I Don’t Know whether laws of chance govern a spinning roulette wheel and ivory ball or whether chance is beyond law: I don’t know what kind of missile a Krupp gun shoots: I don’t know how a ground-and-lofty tumbler turns a triple air-summersault: I don’t know whether I really am the way I look in the mirror: I don’t know whether the Russian language has Romanic roots: I don’t know what is the wild power in poetry.

I Don’t Know whether lust is a human coarseness or a human fineness: I don’t know why death holds a so sweet lure since it would take away my Body: I don’t know that I wouldn’t deny my Christ, if I had one, three times before a given cockcrow: I don’t know on the other hand that I would: I don’t know whether honor is a reality in human beings or a pose: I don’t know that I mayn’t be able to think with my Body when it is in its coffin.

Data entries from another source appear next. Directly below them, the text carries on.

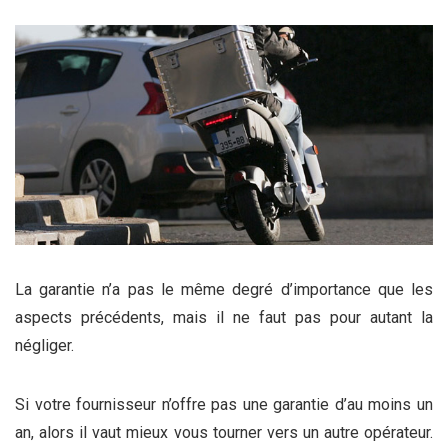
La garantie n’a pas le même degré d’importance que les
aspects précédents, mais il ne faut pas pour autant la
négliger.
Si votre fournisseur n’offre pas une garantie d’au moins un
an, alors il vaut mieux vous tourner vers un autre opérateur.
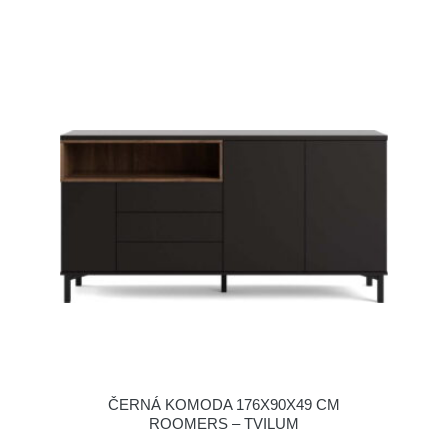
ČERNÁ KOMODA 176X90X49 CM
ROOMERS – TVILUM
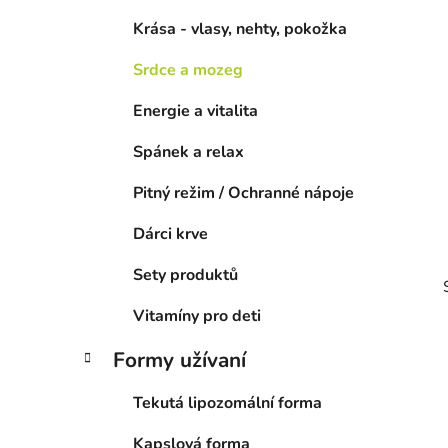
í
Krása - vlasy, nehty, pokožka
p
a
Srdce a mozeg
n
Energie a vitalita
e
l
Spánek a relax
Pitný režim / Ochranné nápoje
Dárci krve
Sety produktů
Vitamíny pro deti
Formy užívaní
Tekutá lipozomální forma
Kapslová forma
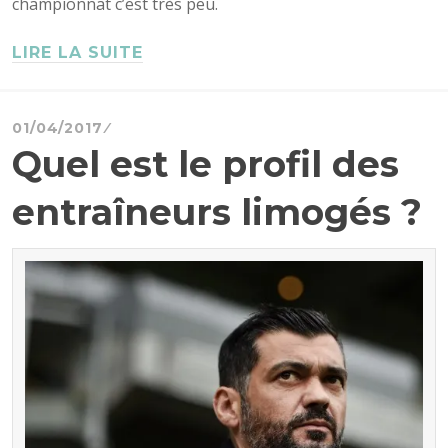
championnat c’est très peu.
LIRE LA SUITE
01/04/2017
Quel est le profil des
entraîneurs limogés ?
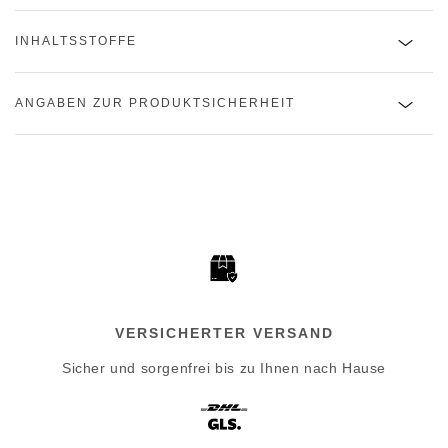
INHALTSSTOFFE
ANGABEN ZUR PRODUKTSICHERHEIT
VERSICHERTER VERSAND
Sicher und sorgenfrei bis zu Ihnen nach Hause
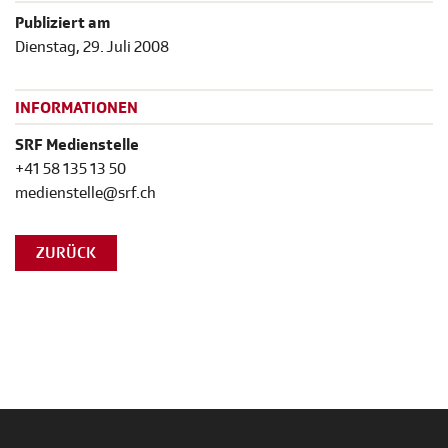
Publiziert am
Dienstag, 29. Juli 2008
INFORMATIONEN
SRF Medienstelle
+41 58 135 13 50
medienstelle@srf.ch
ZURÜCK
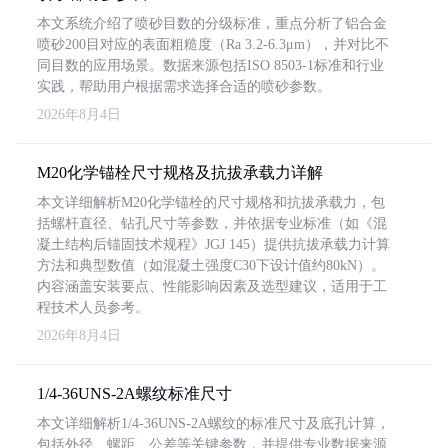
本文系统介绍了喷砂目数的分级标准，重点分析了铝合金
喷砂200目对应的表面粗糙度（Ra 3.2-6.3μm），并对比不
同目数的应用场景。数据来源包括ISO 8503-1标准和行业
实践，帮助用户根据需求选择合适的喷砂参数。
2026年8月4日
M20化学锚栓尺寸规格及抗拔承载力详解
本文详细解析M20化学锚栓的尺寸规格和抗拔承载力，包
括螺杆直径、钻孔尺寸等参数，并依据专业标准（如《混
凝土结构后锚固技术规程》JGJ 145）提供抗拔承载力计算
方法和典型数值（如混凝土强度C30下设计值约80kN）。
内容涵盖安装要点、性能影响因素及选型建议，适用于工
程技术人员参考。
2026年8月4日
1/4-36UNS-2A螺纹标准尺寸
本文详细解析1/4-36UNS-2A螺纹的标准尺寸及底孔计算，
包括外径、螺距、公差等关键参数，并提供专业数据来源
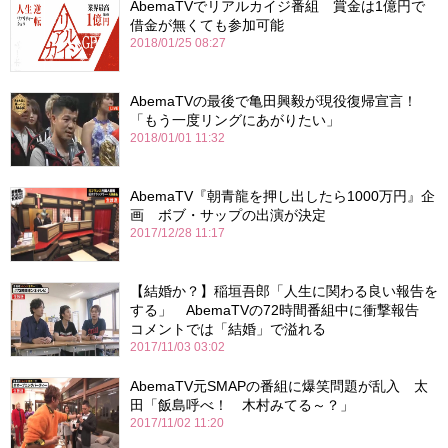
AbemaTVでリアルカイジ番組 賞金は1億円で
借金が無くても参加可能
2018/01/25 08:27
AbemaTVの最後で亀田興毅が現役復帰宣言！
「もう一度リングにあがりたい」
2018/01/01 11:32
AbemaTV『朝青龍を押し出したら1000万円』企
画 ボブ・サップの出演が決定
2017/12/28 11:17
【結婚か？】稲垣吾郎「人生に関わる良い報告を
する」 AbemaTVの72時間番組中に衝撃報告
コメントでは「結婚」で溢れる
2017/11/03 03:02
AbemaTV元SMAPの番組に爆笑問題が乱入 太
田「飯島呼べ！ 木村みてる～？」
2017/11/02 11:20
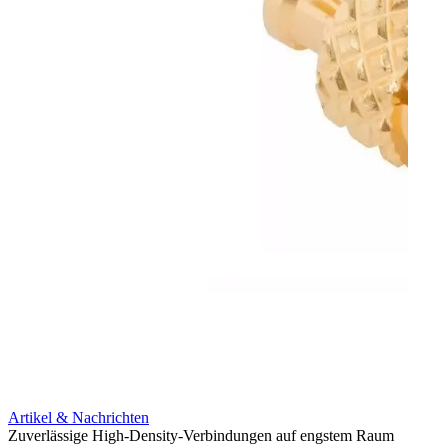
Artikel & Nachrichten
Artik
Zuverlässige High-Density-Verbindungen auf engstem Raum
Anti-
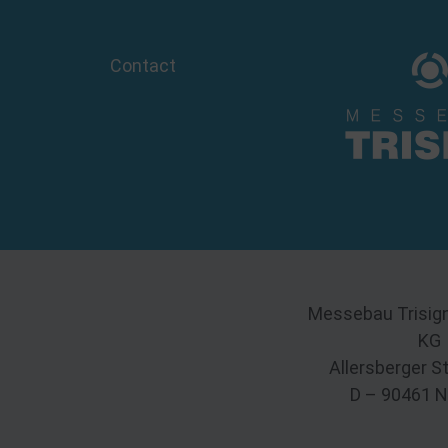
Contact
Messebau Trisig
KG
Allersberger S
D – 90461 N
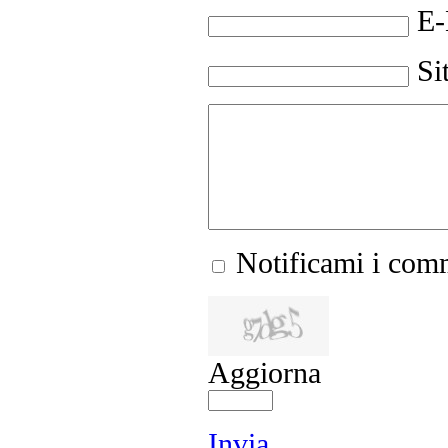
E-
Si
Notificami i comm
Aggiorna
Invia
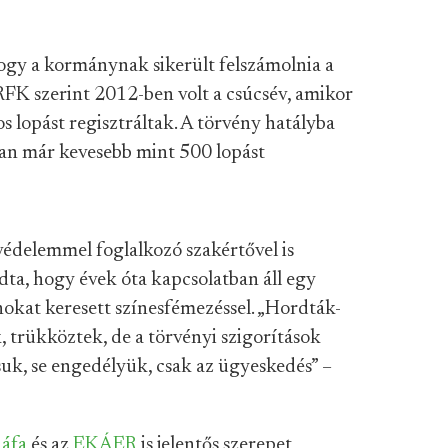
hogy a kormánynak sikerült felszámolnia a
FK szerint 2012-ben volt a csúcsév, amikor
 lopást regisztráltak. A törvény hatályba
ban már kevesebb mint 500 lopást
édelemmel foglalkozó szakértővel is
dta, hogy évek óta kapcsolatban áll egy
okat keresett színesfémezéssel. „Hordták-
, trükköztek, de a törvényi szigorítások
suk, se engedélyük, csak az ügyeskedés” –
 áfa
és az
EKÁER
is jelentős szerepet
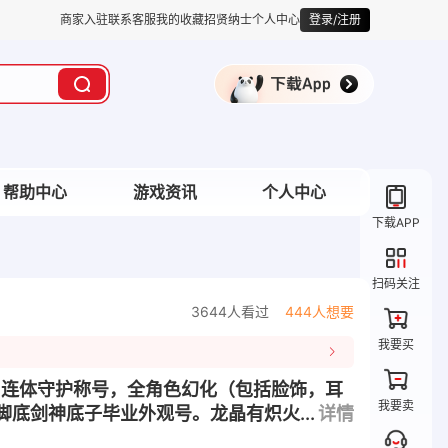
商家入驻
联系客服
我的收藏
招贤纳士
个人中心
登录/注册
帮助中心
游戏资讯
个人中心
下载APP
扫码关注
3644人看过
444人想要
我要买
行霸道，8连体守护称号，全角色幻化（包括脸饰，耳
我要卖
底剑神底子毕业外观号。龙晶有炽火...
详情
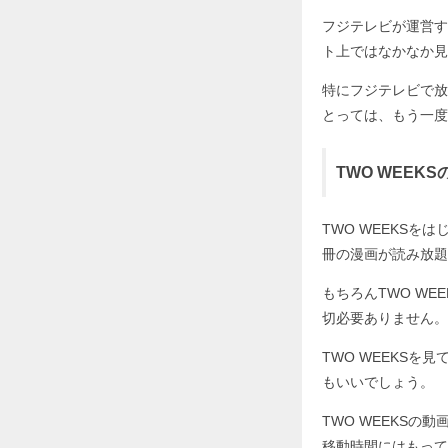
フジテレビが運営す
ト上ではなかなか見
特にフジテレビで放
とっては、もう一度
TWO WEE
TWO WEEKSを
冊の漫画が読み放題
もちろんTWO W
切必要ありません。
TWO WEEKS
もいいでしょう。
TWO WEEKS
移動時間にはもって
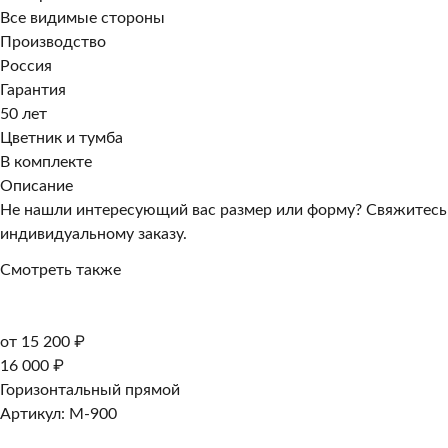
Все видимые стороны
Производство
Россия
Гарантия
50 лет
Цветник и тумба
В комплекте
Описание
Не нашли интересующий вас размер или форму? Свяжитесь
индивидуальному заказу.
Смотреть также
от 15 200 ₽
16 000 ₽
Горизонтальный прямой
Артикул: M-900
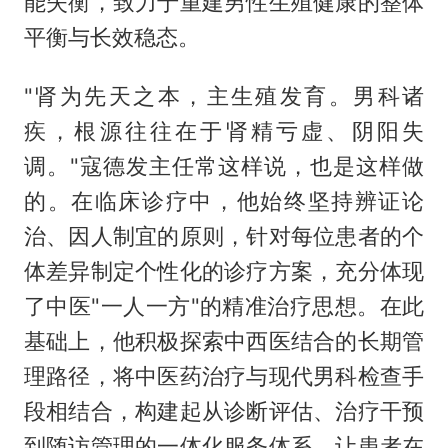
能失衡，致力于重建男性生殖健康的整体
平衡与长效稳态。
"肾为先天之本，主生殖发育。男科诸
疾，根源往往在于肾精亏虚、阴阳失
调。"寇德发主任常这样说，也是这样做
的。在临床诊疗中，他始终坚持辨证论
治、因人制宜的原则，针对每位患者的个
体差异制定个性化的诊疗方案，充分体现
了中医"一人一方"的精准治疗思想。在此
基础上，他积极探索中西医结合的长期管
理路径，将中医药治疗与现代男科检查手
段相结合，构建起从诊断评估、治疗干预
到随访管理的一体化服务体系，让患者在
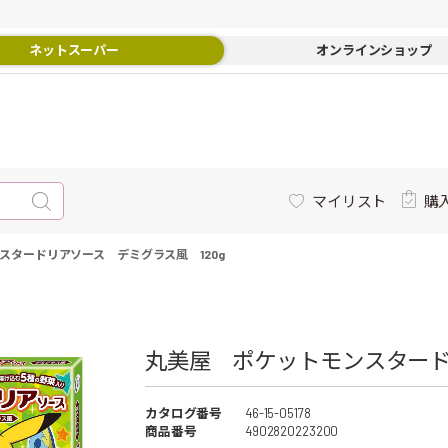
ネットスーパー
オンラインショップ
マイリスト
購
スタードリアソース デミグラス風 120g
丸美屋 ポケットモンスタードリ
カタログ番号
46-15-05178
商品番号
4902820223200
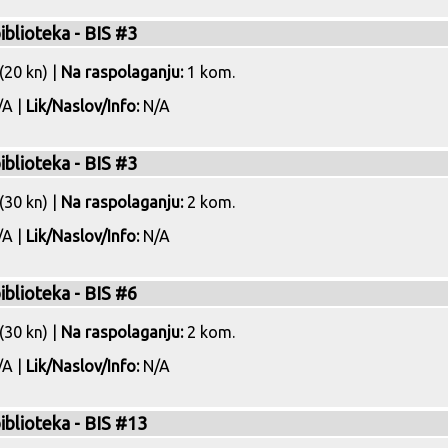
iblioteka - BIS #3
(20 kn) |
Na raspolaganju:
1 kom.
A |
Lik/Naslov/Info:
N/A
iblioteka - BIS #3
(30 kn) |
Na raspolaganju:
2 kom.
A |
Lik/Naslov/Info:
N/A
iblioteka - BIS #6
(30 kn) |
Na raspolaganju:
2 kom.
A |
Lik/Naslov/Info:
N/A
biblioteka - BIS #13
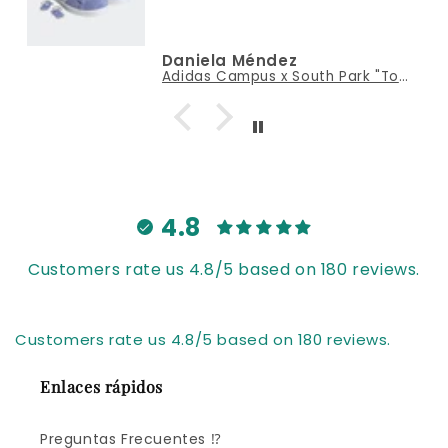
la Méndez
Miguel Ca
Adidas Campus x South Park "Toallin"
4.8
Customers rate us 4.8/5 based on 180 reviews.
Customers rate us 4.8/5 based on 180 reviews.
Enlaces rápidos
Preguntas Frecuentes ⁉️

I Don’t Know what makes each day a Day of dark Gold and life mournfully precious: I don’t know where is God: I don’t know how they make tea in Ireland: I don’t know how to pronounce the word ‘girl’: I don’t know how to make lace: I don’t know whether I hear a sound or feel it, nor why a spool of thread looks exactly like a Spool of Thread.

I Don’t Know—I Don’t Know—I Don’t Know, rapidly, to the end of the mystic common-place infinitudes.

—those give me a clear look, as if through an uncurtained window into a bare little room, at my quietest self sitting knitting or plaiting straw—

[A life-long lonely word]

To-morrow

FLEETING times I wonder if it is my defect or others’ that no human family tie holds and warms me.

There is none. I think about it with wistfulness.